___ DATA UNDER STUDY

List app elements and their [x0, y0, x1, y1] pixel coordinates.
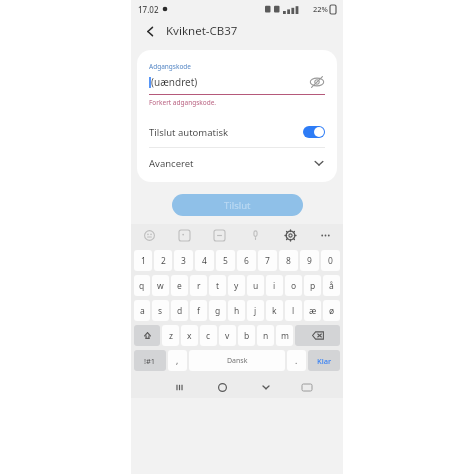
button[interactable]: Hide keyboard: [244, 376, 287, 398]
button[interactable]: Settings: [280, 225, 300, 245]
button[interactable]: Backspace: [295, 325, 340, 346]
button[interactable]: Back: [140, 21, 160, 41]
button[interactable]: Home: [201, 376, 244, 398]
staticText: f: [197, 305, 200, 317]
button[interactable]: c: [200, 325, 217, 346]
button[interactable]: More options: [315, 225, 335, 245]
button[interactable]: g: [209, 300, 226, 321]
staticText: o: [291, 280, 297, 292]
staticText: e: [177, 280, 182, 292]
staticText: Tilslut: [224, 199, 251, 212]
button[interactable]: u: [247, 275, 264, 296]
staticText: Klar: [317, 356, 332, 366]
staticText: b: [244, 330, 250, 342]
staticText: Tilslut automatisk: [149, 126, 229, 139]
staticText: g: [215, 305, 221, 317]
staticText: z: [169, 330, 173, 342]
staticText: a: [140, 305, 145, 317]
button[interactable]: a: [134, 300, 150, 321]
staticText: s: [158, 305, 163, 317]
button[interactable]: y: [228, 275, 245, 296]
button[interactable]: l: [285, 300, 302, 321]
button[interactable]: Dansk: [189, 350, 285, 371]
staticText: l: [292, 305, 295, 317]
staticText: 17.02: [138, 4, 159, 15]
button[interactable]: 0: [321, 250, 340, 271]
staticText: 4: [202, 255, 207, 267]
button[interactable]: k: [266, 300, 283, 321]
button[interactable]: z: [162, 325, 179, 346]
button[interactable]: Klar: [308, 350, 340, 371]
button[interactable]: Tilslut automatisk: [137, 117, 337, 147]
staticText: p: [310, 280, 316, 292]
button[interactable]: w: [152, 275, 169, 296]
button[interactable]: 2: [154, 250, 172, 271]
staticText: 2: [161, 255, 166, 267]
button[interactable]: b: [238, 325, 255, 346]
staticText: q: [139, 280, 145, 292]
staticText: u: [253, 280, 259, 292]
button[interactable]: Tilslut: [172, 194, 303, 216]
button[interactable]: 8: [279, 250, 298, 271]
button[interactable]: !#1: [134, 350, 166, 371]
button[interactable]: t: [209, 275, 226, 296]
button[interactable]: i: [266, 275, 283, 296]
button[interactable]: f: [190, 300, 207, 321]
button[interactable]: æ: [304, 300, 321, 321]
staticText: c: [206, 330, 211, 342]
button[interactable]: 9: [300, 250, 319, 271]
button[interactable]: x: [181, 325, 198, 346]
staticText: 6: [244, 255, 249, 267]
staticText: i: [273, 280, 276, 292]
button[interactable]: o: [285, 275, 302, 296]
button[interactable]: Recents: [158, 376, 201, 398]
staticText: w: [157, 280, 164, 292]
button[interactable]: 5: [216, 250, 235, 271]
staticText: 5: [223, 255, 228, 267]
button[interactable]: m: [276, 325, 293, 346]
button[interactable]: ø: [323, 300, 340, 321]
button[interactable]: Emoji: [139, 225, 159, 245]
staticText: Adgangskode: [149, 62, 191, 71]
staticText: å: [329, 280, 334, 292]
button[interactable]: s: [152, 300, 169, 321]
staticText: (uændret): [151, 75, 198, 89]
button[interactable]: Shift: [134, 325, 160, 346]
button[interactable]: .: [287, 350, 306, 371]
staticText: Forkert adgangskode.: [149, 98, 217, 107]
button[interactable]: å: [323, 275, 340, 296]
button[interactable]: e: [171, 275, 188, 296]
button[interactable]: q: [134, 275, 150, 296]
button[interactable]: v: [219, 325, 236, 346]
button[interactable]: 4: [195, 250, 214, 271]
button[interactable]: h: [228, 300, 245, 321]
button[interactable]: d: [171, 300, 188, 321]
button[interactable]: Show password: [309, 74, 325, 90]
staticText: 7: [265, 255, 270, 267]
button[interactable]: 6: [237, 250, 256, 271]
button[interactable]: p: [304, 275, 321, 296]
staticText: 9: [307, 255, 312, 267]
staticText: !#1: [144, 356, 156, 366]
button[interactable]: n: [257, 325, 274, 346]
button[interactable]: r: [190, 275, 207, 296]
button[interactable]: 3: [174, 250, 193, 271]
staticText: 1: [141, 255, 146, 267]
staticText: y: [234, 280, 239, 292]
button[interactable]: j: [247, 300, 264, 321]
staticText: h: [234, 305, 240, 317]
staticText: .: [295, 355, 298, 367]
button[interactable]: Avanceret: [137, 148, 337, 178]
button[interactable]: Stickers: [174, 225, 194, 245]
button[interactable]: Change keyboard: [287, 376, 326, 398]
staticText: ø: [329, 305, 335, 317]
staticText: 0: [328, 255, 333, 267]
button[interactable]: 1: [134, 250, 152, 271]
staticText: j: [254, 305, 257, 317]
button[interactable]: GIF: [209, 225, 229, 245]
button[interactable]: Voice input: [245, 225, 265, 245]
staticText: æ: [309, 305, 317, 317]
button[interactable]: 7: [258, 250, 277, 271]
staticText: k: [272, 305, 277, 317]
button[interactable]: ,: [168, 350, 187, 371]
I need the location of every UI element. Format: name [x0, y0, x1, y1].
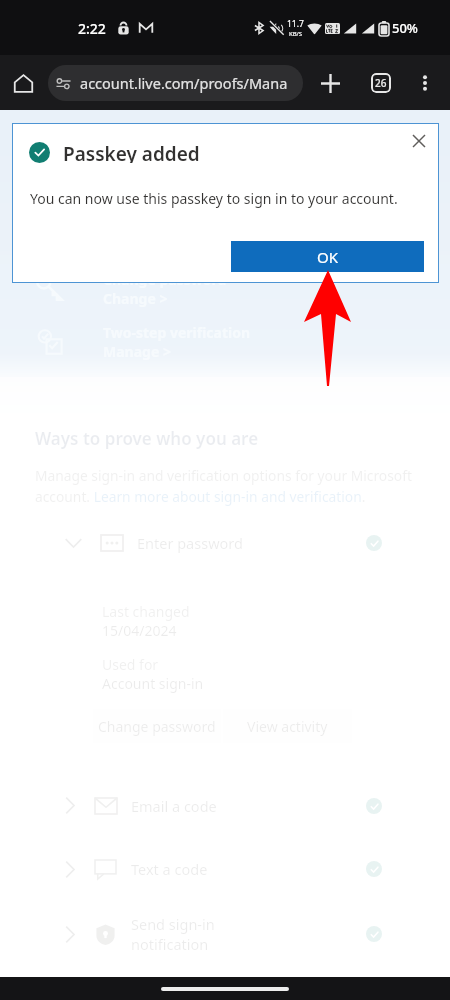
- staticText: Two-step verification: [103, 323, 251, 342]
- staticText: Passkey added: [63, 141, 200, 163]
- staticText: View activity: [247, 717, 328, 736]
- staticText: Used for: [102, 655, 159, 674]
- button[interactable]: Send sign-in: [42, 903, 408, 965]
- staticText: Ways to prove who you are: [35, 427, 259, 450]
- button[interactable]: account.live.com/proofs/Mana: [48, 65, 303, 101]
- staticText: OK: [317, 247, 339, 267]
- staticText: Last changed: [102, 602, 190, 621]
- staticText: Manage >: [103, 342, 171, 361]
- button[interactable]: Change password: [93, 709, 221, 743]
- button[interactable]: More options: [405, 63, 445, 103]
- button[interactable]: New tab: [310, 63, 350, 103]
- staticText: 2:22: [78, 19, 106, 38]
- button[interactable]: Close: [407, 129, 431, 153]
- staticText: Change password: [103, 270, 227, 289]
- staticText: Enter password: [137, 533, 243, 553]
- staticText: KB/S: [289, 30, 303, 38]
- button[interactable]: View activity: [223, 709, 352, 743]
- staticText: Send sign-in: [131, 914, 215, 934]
- staticText: Email a code: [131, 796, 217, 816]
- staticText: 15/04/2024: [102, 621, 177, 640]
- staticText: notification: [131, 934, 209, 954]
- staticText: 26: [375, 76, 387, 90]
- staticText: account.live.com/proofs/Mana: [80, 73, 288, 93]
- staticText: 50%: [392, 19, 418, 37]
- staticText: Account sign-in: [102, 674, 204, 693]
- staticText: Text a code: [131, 859, 208, 879]
- staticText: Change password: [98, 717, 216, 736]
- staticText: 11.7: [287, 18, 304, 30]
- button[interactable]: Home: [6, 66, 40, 100]
- button[interactable]: Tabs: [361, 63, 401, 103]
- button[interactable]: OK: [231, 241, 424, 272]
- staticText: Change >: [103, 289, 168, 308]
- staticText: Manage sign-in and verification options …: [35, 466, 434, 506]
- staticText: You can now use this passkey to sign in …: [30, 189, 398, 208]
- button[interactable]: Change password: [34, 270, 227, 308]
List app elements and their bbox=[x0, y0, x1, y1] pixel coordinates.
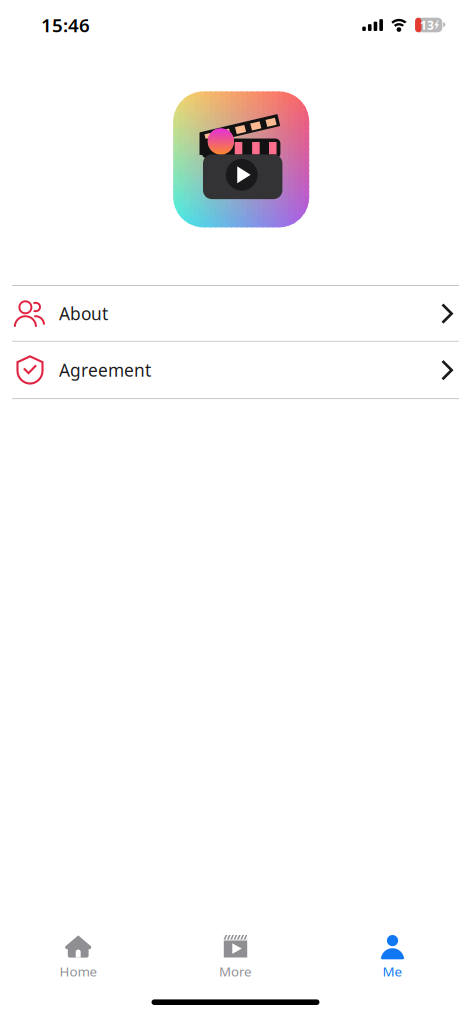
button[interactable]: About bbox=[0, 286, 471, 341]
staticText: About bbox=[59, 302, 108, 325]
button[interactable]: Home tab bbox=[0, 924, 157, 986]
staticText: Agreement bbox=[59, 358, 151, 381]
staticText: 13 bbox=[420, 17, 434, 33]
button[interactable]: Me tab bbox=[314, 924, 471, 986]
button[interactable]: Agreement bbox=[0, 342, 471, 398]
staticText: 15:46 bbox=[41, 13, 90, 37]
staticText: More bbox=[219, 962, 252, 980]
button[interactable]: More tab bbox=[157, 924, 314, 986]
staticText: Me bbox=[382, 962, 402, 980]
staticText: Home bbox=[60, 962, 98, 980]
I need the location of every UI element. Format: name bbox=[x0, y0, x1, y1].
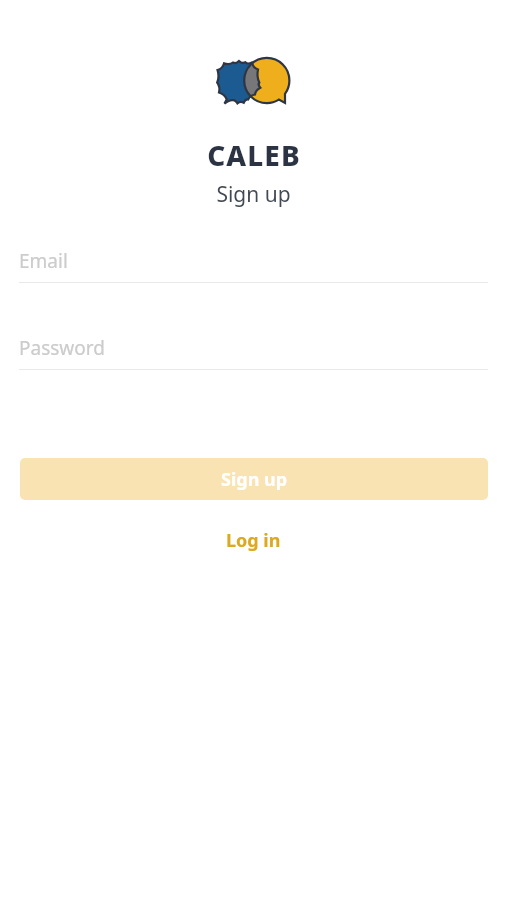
staticText: Log in bbox=[226, 528, 281, 553]
button[interactable]: Password bbox=[19, 335, 488, 370]
staticText: CALEB bbox=[207, 136, 301, 174]
button[interactable]: Log in bbox=[170, 523, 337, 557]
staticText: Sign up bbox=[216, 180, 291, 209]
staticText: Password bbox=[19, 335, 105, 361]
staticText: Email bbox=[19, 248, 68, 274]
button[interactable]: Email bbox=[19, 248, 488, 283]
staticText: Sign up bbox=[221, 467, 288, 492]
other: Caleb logo bbox=[214, 58, 292, 110]
button[interactable]: Sign up bbox=[20, 458, 488, 500]
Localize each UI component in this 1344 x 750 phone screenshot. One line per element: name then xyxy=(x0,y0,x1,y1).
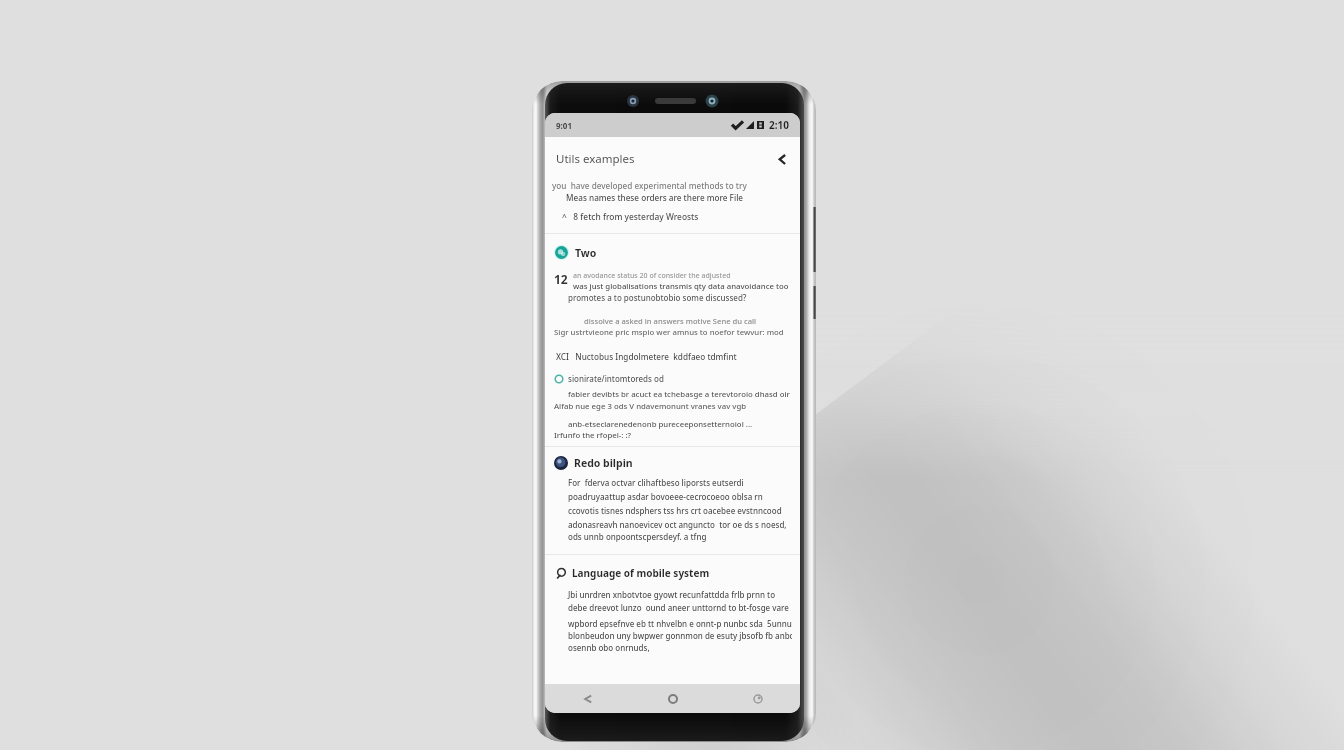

______

WORK INSTRUCTION:
Look through the data above and report every line in which "Tilslut" appears.

RESULT BELOW:
staticText: Tilslut: [224, 199, 251, 212]
staticText: Tilslut automatisk: [149, 126, 229, 139]
button[interactable]: Tilslut automatisk: [137, 117, 337, 147]
button[interactable]: Tilslut: [172, 194, 303, 216]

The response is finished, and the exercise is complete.